The extent and consequences of the phenomenon are of such magnitude that the issue is also called the climate crisis. The Contrasted patterns in climate change risk for Mediterranean fisheries study, published on the Global change biology, told: "Climate change is rapidly becoming one of the biggest threats to marine life, and its impacts have the potential to strongly affect fisheries upon which millions of people rely.

This is particularly crucial for the Mediterranean Sea, which is one of the world's biodiversity hotspots, one of the world's most overfished regions, and where temperatures are rising 25% faster than in the rest of the ocean on average.

In this study, we calculated a vulnerability index for 100 species that compose 95% of the Mediterranean catches, through a trait -based approach.
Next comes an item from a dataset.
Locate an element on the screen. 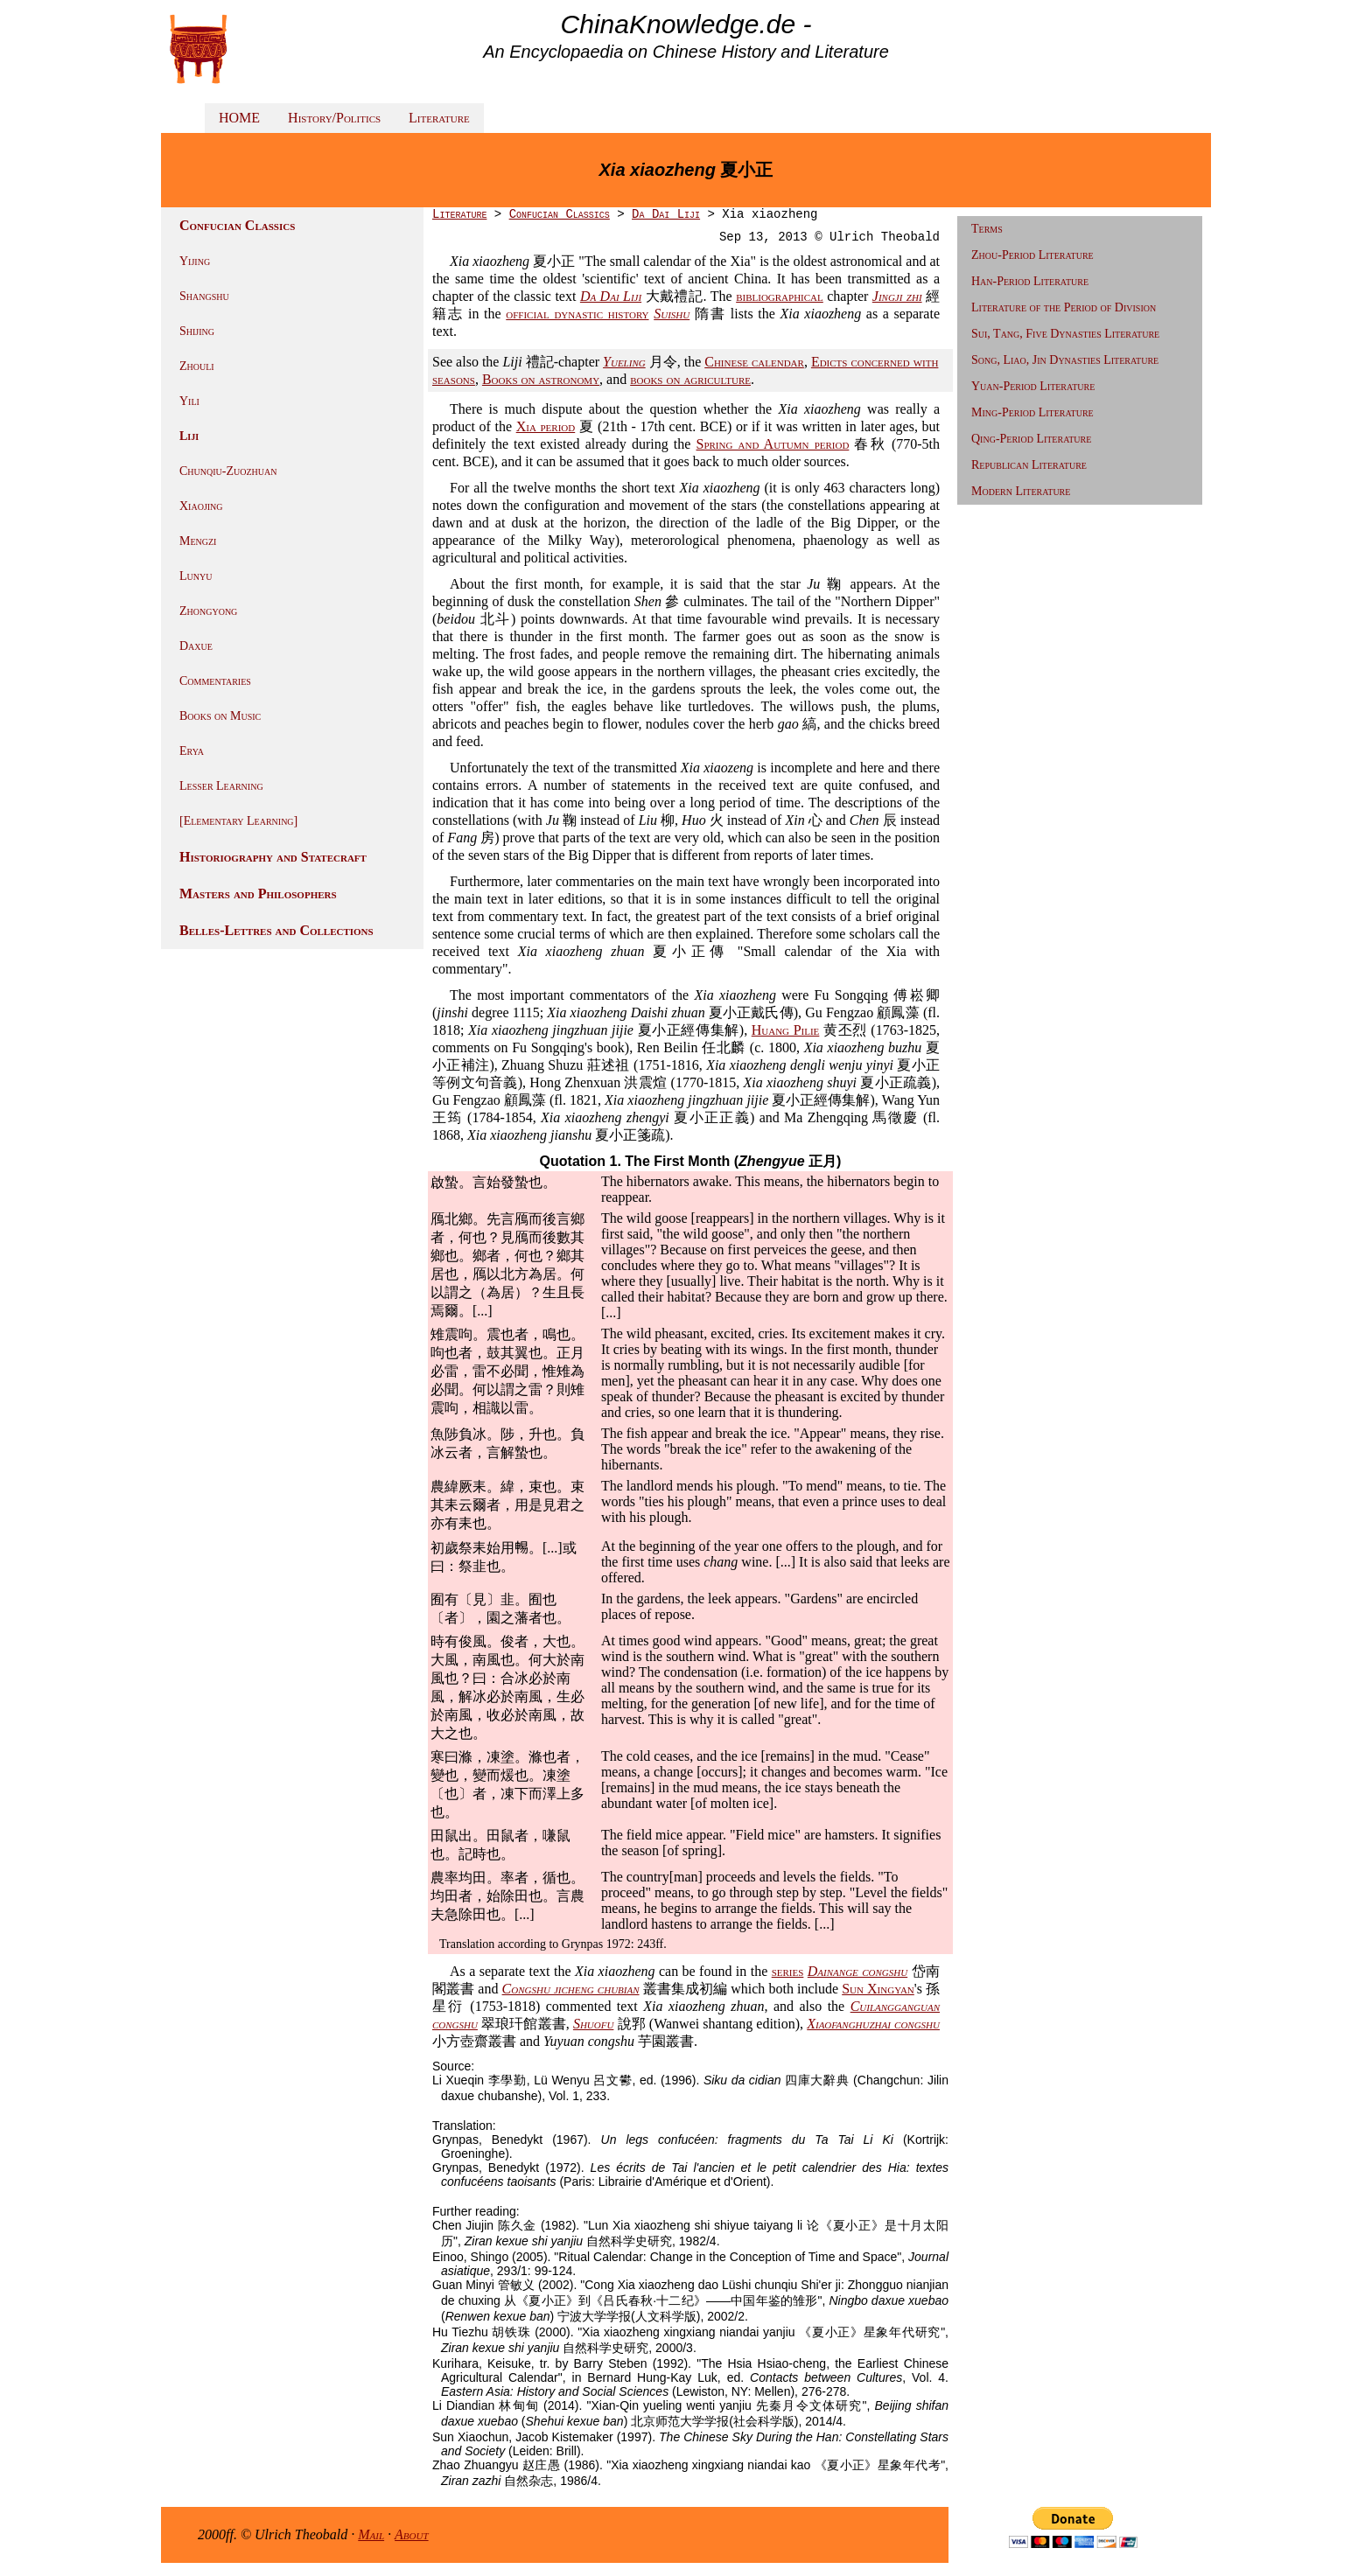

The Climate Risk Assessment (CRA) methodology was subsequently used to assess the risks due to climate change of Mediterranean fisheries."

Climate Crisis is putting Mediterranean fisheries at risk

Researchers then added: "We found that the northern Mediterranean fisheries target more vulnerable species than their southern counterparts.

However, when combining this catch- based vulnerability with a suite of socio-economic parameters, north African countries stand out as the most vulnerable to climate change impacts. Indeed, considering countries' exposure of the fisheries sector and their vulnerability to climate change, a sharp contrast between northern and southern Mediterranean appears, with Egypt and Tunisia scoring the highest risk.

By integrating a trait-based approach on targeted marine species with socio-economic features, our analysis helps to better understand the ramifications of climate change consequences on Mediterranean fisheries and highlights the regions that could potentially be particularly affected."